Listed records below:
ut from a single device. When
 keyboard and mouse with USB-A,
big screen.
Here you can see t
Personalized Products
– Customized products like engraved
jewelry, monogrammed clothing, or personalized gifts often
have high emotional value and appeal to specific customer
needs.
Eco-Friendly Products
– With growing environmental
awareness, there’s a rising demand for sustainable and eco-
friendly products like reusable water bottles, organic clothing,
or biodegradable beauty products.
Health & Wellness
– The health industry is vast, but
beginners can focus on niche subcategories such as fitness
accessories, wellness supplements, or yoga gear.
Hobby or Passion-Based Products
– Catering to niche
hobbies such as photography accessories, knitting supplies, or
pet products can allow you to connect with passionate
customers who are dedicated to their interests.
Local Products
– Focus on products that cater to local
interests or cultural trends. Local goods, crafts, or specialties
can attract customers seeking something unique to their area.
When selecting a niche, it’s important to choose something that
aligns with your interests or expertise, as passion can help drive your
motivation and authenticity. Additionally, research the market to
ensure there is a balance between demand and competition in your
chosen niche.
End of Listed records.
→ **What the exercise asks**
Go through the listing above, and whenever a line holds the word "there", copy it.

→ **Exercise response**
awareness, there’s a rising demand for sustainable and eco-
ensure there is a balance between demand and competition in your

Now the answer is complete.